手持ちのは単行本だが、すでに文庫版も出ている。

長嶋さんというのは「妄想」が得意な方だなあとしみじみ思った。というかその内容が変わっているというかオタクっぽいというのか、なんというのか。たとえば「弟子」が欲しい、という妄想はまあわかるとしよう。でもその妄想上の弟子に既にポンポン痛い、じゃなかった、ポンポン板井という名前まで考えてあるというのはやっぱり純文学作家ゆえの特性??? ――イヤ違うな、やっぱ長嶋有だから、だろう。
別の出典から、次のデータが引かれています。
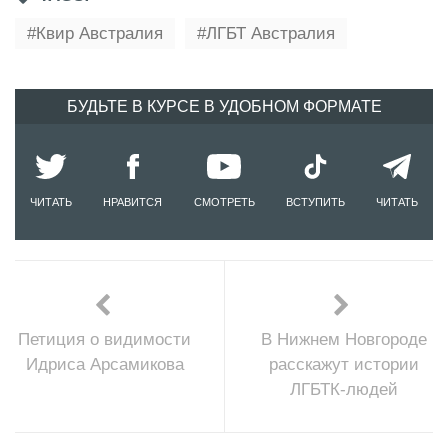
Квир Австралия
ЛГБТ Австралия
БУДЬТЕ В КУРСЕ В УДОБНОМ ФОРМАТЕ
ЧИТАТЬ
НРАВИТСЯ
СМОТРЕТЬ
ВСТУПИТЬ
ЧИТАТЬ
Петиция о видимости
В Нижнем Новгороде
Идриса Арсамикова
расскажут истории
ЛГБТК-людей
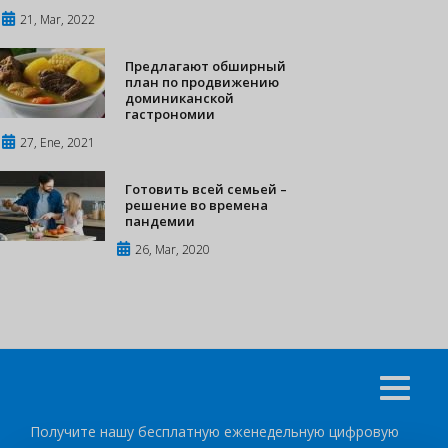
21, Mar, 2022
Предлагают обширный
план по продвижению
доминиканской
гастрономии
27, Ene, 2021
Готовить всей семьей –
решение во времена
пандемии
26, Mar, 2020
Получите нашу бесплатную еженедельную цифровую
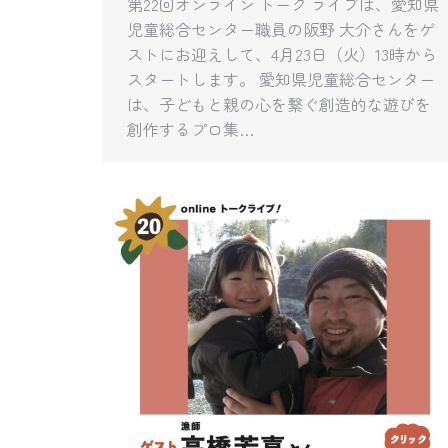
第22回オンライン トーク ライブは、愛知県
児童総合センター職員の阪野 大介さんをゲ
ストにお迎えして、4月23日（火）13時から
スタートします。 愛知県児童総合センター
は、子どもと親の心を繋ぐ創造的な遊びを
創作するプロ集…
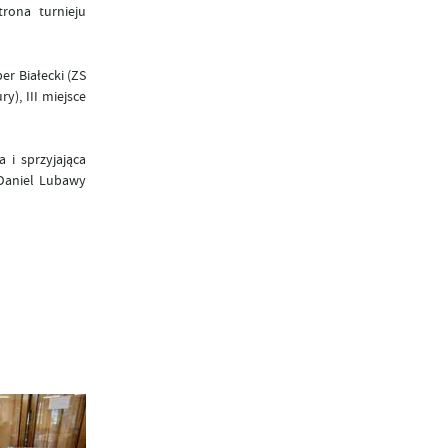
rona turnieju
er Białecki (ZS
y), III miejsce
 i sprzyjająca
 Daniel Lubawy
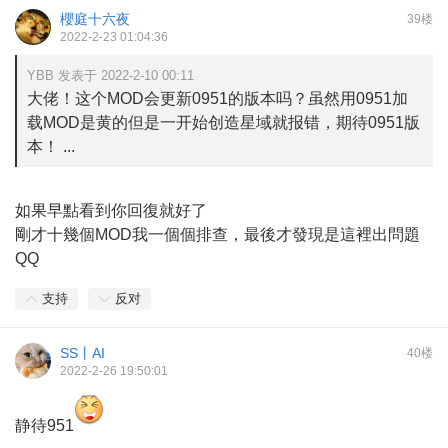
櫻庭十六夜
39楼
2022-2-23 01:04:36
YBB 发表于 2022-2-10 00:11
大佬！这个MOD会更新0951的版本吗？虽然用0951加
载MOD是黄的但是一开始创造星域就报错，期待0951版
本！ ...
如果早點看到你回復就好了
剛才十幾個MOD我一個個排查，最後才發現是這裡出問題
QQ
支持
反对
SS丨AI
40楼
2022-2-26 19:50:01
静待951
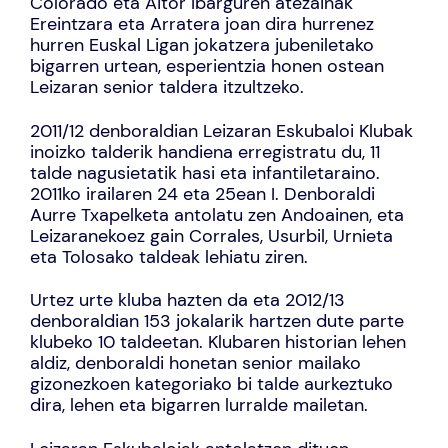
Colorado eta Aitor Ibarguren atezainak
Ereintzara eta Arratera joan dira hurrenez
hurren Euskal Ligan jokatzera jubeniletako
bigarren urtean, esperientzia honen ostean
Leizaran senior taldera itzultzeko.
2011/12 denboraldian Leizaran Eskubaloi Klubak
inoizko talderik handiena erregistratu du, 11
talde nagusietatik hasi eta infantiletaraino.
2011ko irailaren 24 eta 25ean I. Denboraldi
Aurre Txapelketa antolatu zen Andoainen, eta
Leizaranekoez gain Corrales, Usurbil, Urnieta
eta Tolosako taldeak lehiatu ziren.
Urtez urte kluba hazten da eta 2012/13
denboraldian 153 jokalarik hartzen dute parte
klubeko 10 taldeetan. Klubaren historian lehen
aldiz, denboraldi honetan senior mailako
gizonezkoen kategoriako bi talde aurkeztuko
dira, lehen eta bigarren lurralde mailetan.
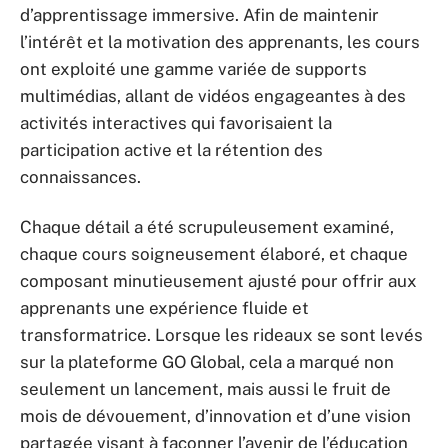
d’apprentissage immersive. Afin de maintenir
l’intérêt et la motivation des apprenants, les cours
ont exploité une gamme variée de supports
multimédias, allant de vidéos engageantes à des
activités interactives qui favorisaient la
participation active et la rétention des
connaissances.
Chaque détail a été scrupuleusement examiné,
chaque cours soigneusement élaboré, et chaque
composant minutieusement ajusté pour offrir aux
apprenants une expérience fluide et
transformatrice. Lorsque les rideaux se sont levés
sur la plateforme GO Global, cela a marqué non
seulement un lancement, mais aussi le fruit de
mois de dévouement, d’innovation et d’une vision
partagée visant à façonner l’avenir de l’éducation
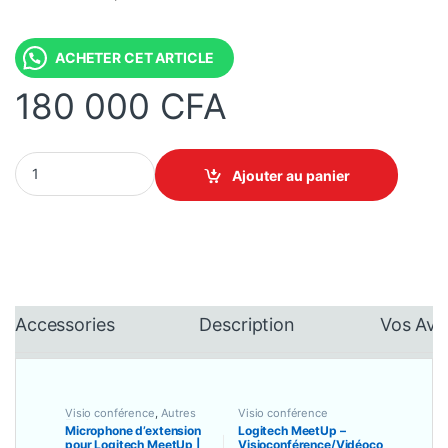
ACHETER CET ARTICLE
180 000
CFA
Microphone d'extension pour Logitech MeetUp | Logitech Meet
Ajouter au panier
Accessories
Description
Vos Avi
Visio conférence
,
Autres
Visio conférence
Equipements
Microphone d’extension
Logitech MeetUp –
pour Logitech MeetUp |
Visioconférence/Vidéoco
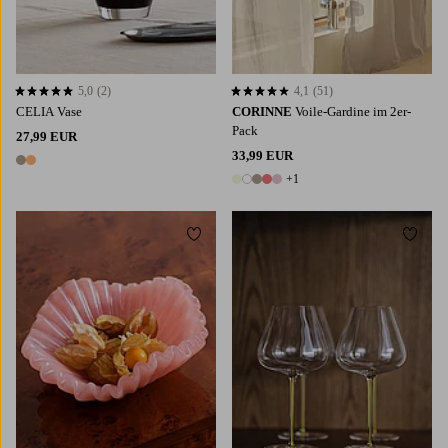
5,0
(2)
4,1
(51)
5,0 basierend auf 2 Bewertungen
4,1 basierend auf 51 Bewertungen
CELIA Vase
CORINNE
Voile-Gardine im 2er-
Pack
27,99 EUR
33,99 EUR
2 Farben
+1
6 Farben
Zu Favoriten hinzufügen
Zu Fa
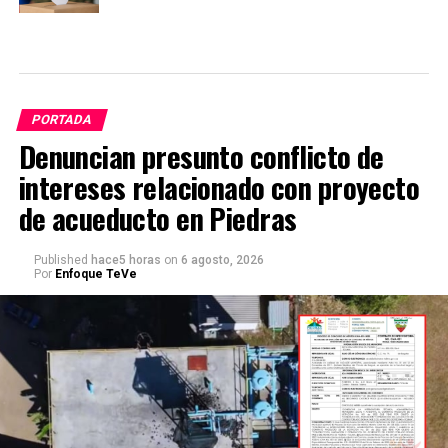
PORTADA
Denuncian presunto conflicto de
intereses relacionado con proyecto
de acueducto en Piedras
Published
hace5 horas
on
6 agosto, 2026
Por
Enfoque TeVe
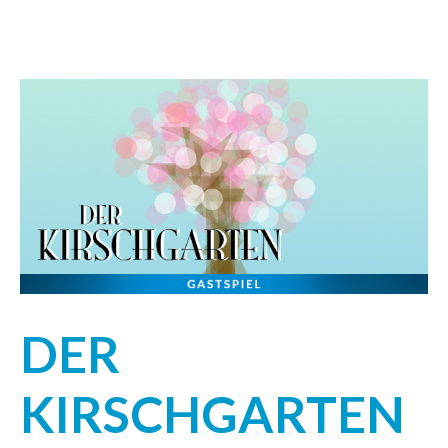
DER
KIRSCHGARTEN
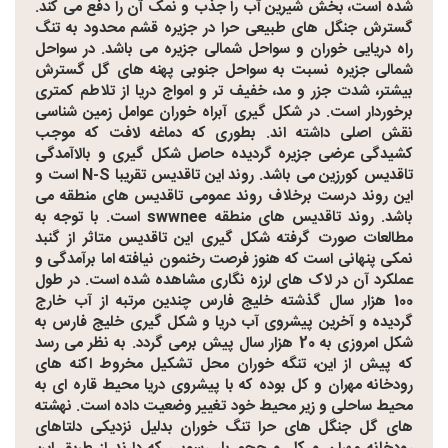
شده است، بخش شیرین آب را جذب و نمک آن را دفع می کند.
گسترش جنگل های طبیعی حرا در جزیره قشم محدود به تنگ
راه دریایی خوران و سواحل شمالی جزیره می باشد. در سواحل
شمالی جزیره نسبت به سواحل جنوبی پهنه های گل گسترش
بیشتر، شدت جزر و مد، خفیف تر و امواج دریا از تلاطم کمتری
برخوردار است. در شکل گیری آبراه خوران عوامل زمین شناسی
نقش اصلی داشته اند. بطوری که دماغه لافت که موجب
کشیدگی عرضی جزیره گردیده حاصل شکل گیری و بالاآمدگی
تاقدیس کورزین می باشد. روند این تاقدیس تقریبا N-S است و
این روند درست برخلاف روند عمومی تاقدیس های منطقه می
باشد. روند تاقدیس های منطقه swwnee است. با توجه به
مطالعات صورت گرفته شکل گیری این تاقدیس متاثر از گنبد
نمکی پنهانی است که هنوز فرصت رخنمون نیافته اما برآمدگی و
عملکرد آن در لاک های لرزه نگاری مشاهده شده است. در طول
100 هزار سال گذشته خلیج فارس چندین مرتبه از آب خارج
گردیده و آخرین پیشروی آب دریا و شکل گیری خلیج فارس به
شکل امروزی به 20 هزار سال پیش برمی گردد. به نظر می رسد
که پیش از این، تنگه خوران محل تشکیل مخروط اکنه های
رودخانه مهران و کل بوده که با پیشروی دریا محیط قاره ای به
محیط ساحلی و زیر محیط خود تغییر وضعیت داده است. نهشته
های گل جنگل های حرا تنگ خوران بدلیل نزدیکی دلتاهای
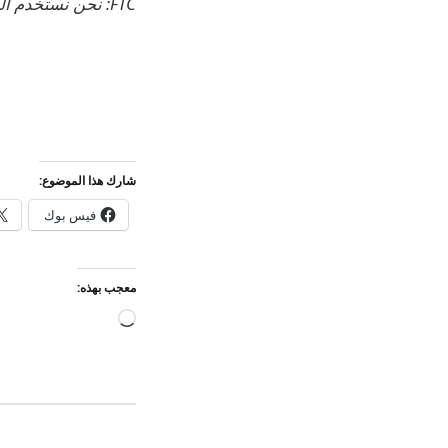
FTC: نحن نستخدم الروابط التابعة التلقائية لكسب الدخل.
شارك هذا الموضوع:
فيس بوك
معجب بهذه:
جاري
التحميل…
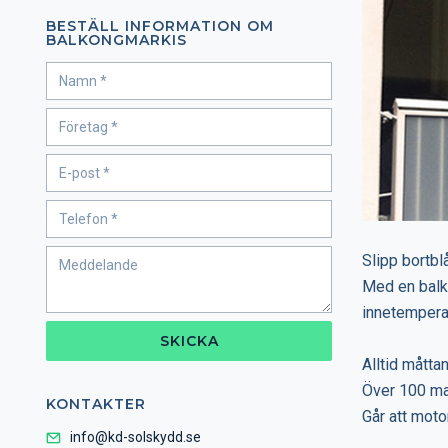
BESTÄLL INFORMATION OM
BALKONGMARKIS
Slipp bortbl
Med en balk
innetempera
SKICKA
Alltid måttan
Över 100 mar
KONTAKTER
Går att moto
info@kd-solskydd.se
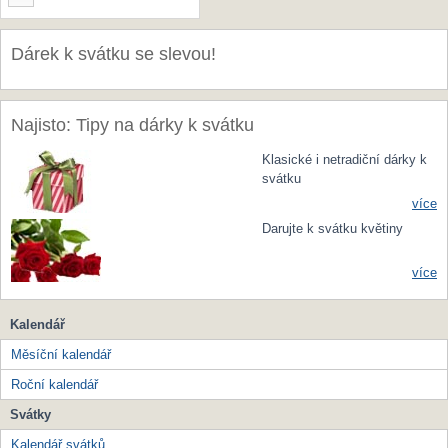
Dárek k svátku se slevou!
Najisto: Tipy na dárky k svátku
Klasické i netradiční dárky k
svátku
více
Darujte k svátku květiny
více
Kalendář
Měsíční kalendář
Roční kalendář
Svátky
Kalendář svátků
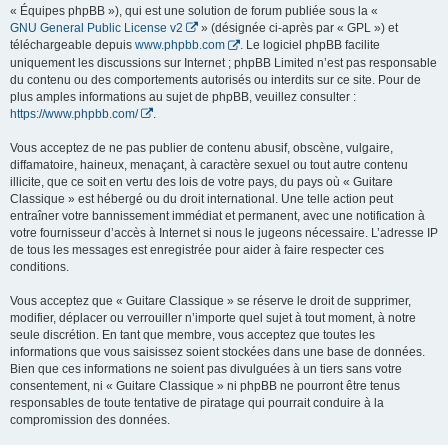
« Équipes phpBB »), qui est une solution de forum publiée sous la «
GNU General Public License v2
» (désignée ci-après par « GPL ») et
téléchargeable depuis
www.phpbb.com
. Le logiciel phpBB facilite
uniquement les discussions sur Internet ; phpBB Limited n’est pas responsable
du contenu ou des comportements autorisés ou interdits sur ce site. Pour de
plus amples informations au sujet de phpBB, veuillez consulter :
https://www.phpbb.com/
.
Vous acceptez de ne pas publier de contenu abusif, obscène, vulgaire,
diffamatoire, haineux, menaçant, à caractère sexuel ou tout autre contenu
illicite, que ce soit en vertu des lois de votre pays, du pays où « Guitare
Classique » est hébergé ou du droit international. Une telle action peut
entraîner votre bannissement immédiat et permanent, avec une notification à
votre fournisseur d’accès à Internet si nous le jugeons nécessaire. L’adresse IP
de tous les messages est enregistrée pour aider à faire respecter ces
conditions.
Vous acceptez que « Guitare Classique » se réserve le droit de supprimer,
modifier, déplacer ou verrouiller n’importe quel sujet à tout moment, à notre
seule discrétion. En tant que membre, vous acceptez que toutes les
informations que vous saisissez soient stockées dans une base de données.
Bien que ces informations ne soient pas divulguées à un tiers sans votre
consentement, ni « Guitare Classique » ni phpBB ne pourront être tenus
responsables de toute tentative de piratage qui pourrait conduire à la
compromission des données.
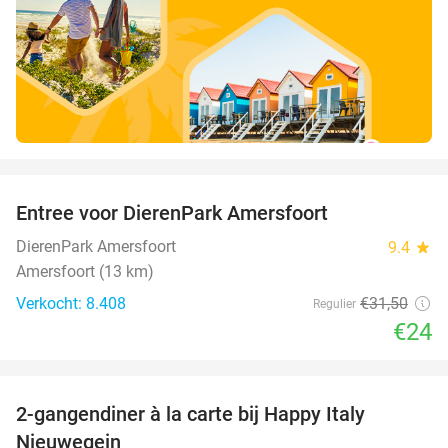
favorite_border
Entree voor DierenPark Amersfoort
24%
DierenPark Amersfoort
9.4
star
Amersfoort (13 km)
Verkocht: 8.408
€31
,50
Regulier
€24
favorite_border
2-gangendiner à la carte bij Happy Italy
35%
Nieuwegein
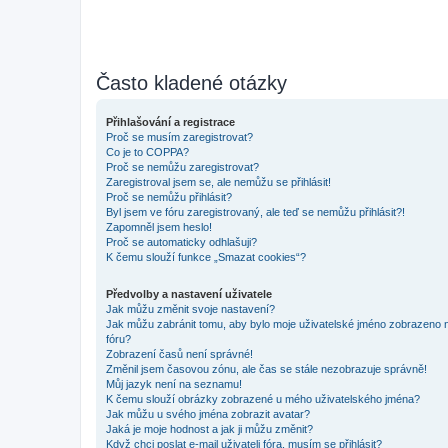
Často kladené otázky
Přihlašování a registrace
Proč se musím zaregistrovat?
Co je to COPPA?
Proč se nemůžu zaregistrovat?
Zaregistroval jsem se, ale nemůžu se přihlásit!
Proč se nemůžu přihlásit?
Byl jsem ve fóru zaregistrovaný, ale teď se nemůžu přihlásit?!
Zapomněl jsem heslo!
Proč se automaticky odhlašuji?
K čemu slouží funkce „Smazat cookies“?
Předvolby a nastavení uživatele
Jak můžu změnit svoje nastavení?
Jak můžu zabránit tomu, aby bylo moje uživatelské jméno zobrazeno 
fóru?
Zobrazení časů není správné!
Změnil jsem časovou zónu, ale čas se stále nezobrazuje správně!
Můj jazyk není na seznamu!
K čemu slouží obrázky zobrazené u mého uživatelského jména?
Jak můžu u svého jména zobrazit avatar?
Jaká je moje hodnost a jak ji můžu změnit?
Když chci poslat e-mail uživateli fóra, musím se přihlásit?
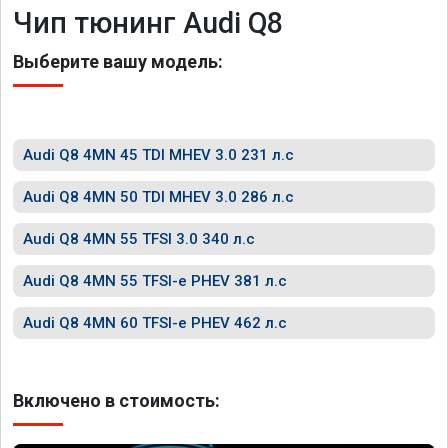
Чип тюнинг Audi Q8
Выберите вашу модель:
Audi Q8 4MN 45 TDI MHEV 3.0 231 л.с
Audi Q8 4MN 50 TDI MHEV 3.0 286 л.с
Audi Q8 4MN 55 TFSI 3.0 340 л.с
Audi Q8 4MN 55 TFSI-e PHEV 381 л.с
Audi Q8 4MN 60 TFSI-e PHEV 462 л.с
Включено в стоимость:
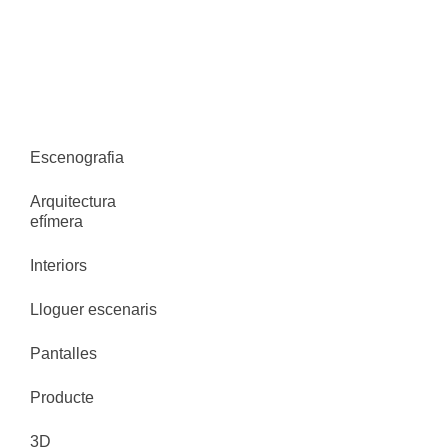
Escenografia
Arquitectura
efímera
Interiors
Lloguer escenaris
Pantalles
Producte
3D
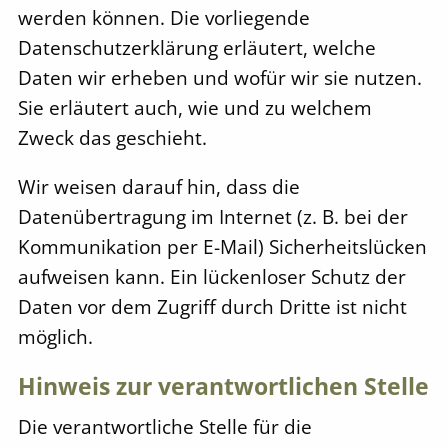
werden können. Die vorliegende
Datenschutzerklärung erläutert, welche
Daten wir erheben und wofür wir sie nutzen.
Sie erläutert auch, wie und zu welchem
Zweck das geschieht.
Wir weisen darauf hin, dass die
Datenübertragung im Internet (z. B. bei der
Kommunikation per E-Mail) Sicherheitslücken
aufweisen kann. Ein lückenloser Schutz der
Daten vor dem Zugriff durch Dritte ist nicht
möglich.
Hinweis zur verantwortlichen Stelle
Die verantwortliche Stelle für die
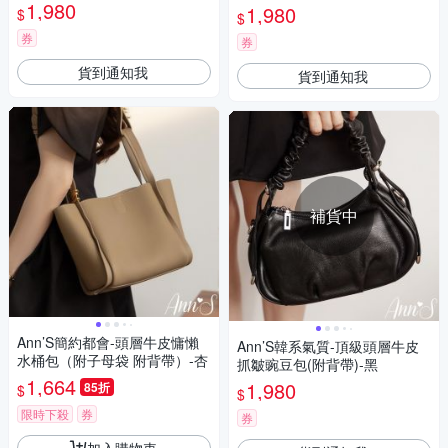
1,980
1,980
$
$
券
券
貨到通知我
貨到通知我
補貨中
Ann’S簡約都會-頭層牛皮慵懶
Ann’S韓系氣質-頂級頭層牛皮
水桶包（附子母袋 附背帶）-杏
抓皺豌豆包(附背帶)-黑
1,664
1,980
85折
$
$
限時下殺
券
券
加入購物車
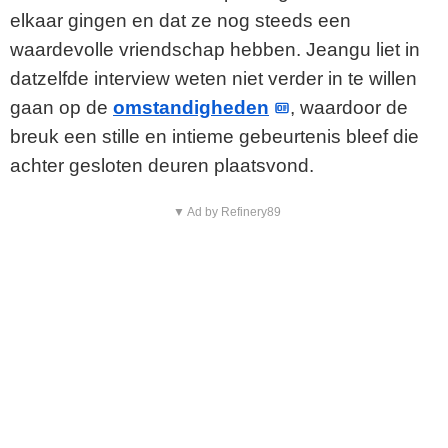
o
elkaar gingen en dat ze nog steeds een
waardevolle vriendschap hebben. Jeangu liet in
datzelfde interview weten niet verder in te willen
gaan op de
omstandigheden
, waardoor de
breuk een stille en intieme gebeurtenis bleef die
achter gesloten deuren plaatsvond.
▼ Ad by Refinery89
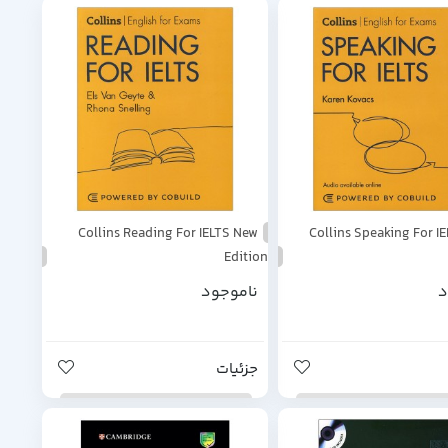
Collins Reading For IELTS New
Collins Speaking For I
Edition
د
ناموجود
جزئیات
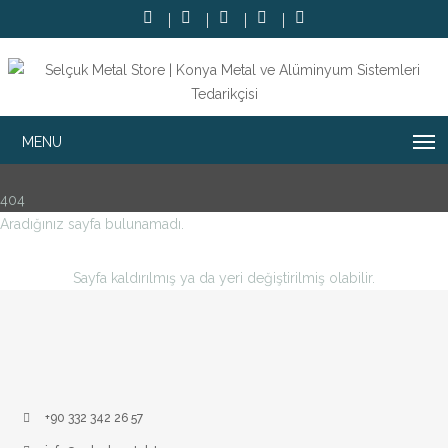
404
Aradığınız sayfa bulunamadı.
Sayfa kaldırılmış ya da yeri değiştirilmiş olabilir.
+90 332 342 26 57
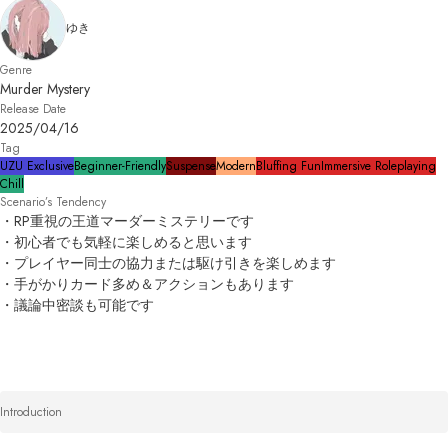
ゆき
Genre
Murder Mystery
Release Date
2025/04/16
Tag
UZU Exclusive
Beginner-Friendly
Suspense
Modern
Bluffing Fun
Immersive Roleplaying
Chill
Scenario’s Tendency
・RP重視の王道マーダーミステリーです

・初心者でも気軽に楽しめると思います

・プレイヤー同士の協力または駆け引きを楽しめます

・手がかりカード多め＆アクションもあります

・議論中密談も可能です
Introduction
自分は弟子がいたら楽しいかな?と一瞬考えてみて、どうやらそっちより自分が弟子になるシチュエーションのほうが気性に合っているように思えた。イヤ実際弟子になったらめっちゃ大変そうだからなりたいとは思わないけど。――っていうか、なんか長嶋さんのいう「弟子」って少年漫画の世界だよね?なんか妙に熱血というか美化された師弟の道、みたいな雰囲気があって全然「現実」っぽくない。要は自分が漫画の世界にひたってみたい、ってのがホントのところなのかなー。

長嶋さんは漫画好きで、本書でもいくつか具体的な作品について語っておられるが、今回読んでいて「パタリロ!」がちょっと読みたくなった。昔、アニメで見たけど。コミックも文庫で少し読んだけど。全貌はとてもじゃないけど……あれ全部で何巻あるんだろう?っていうかまだ連載続いていたような気が。

巻末に「自己鑑賞と補遺」があるのがこれまた長嶋有らしい。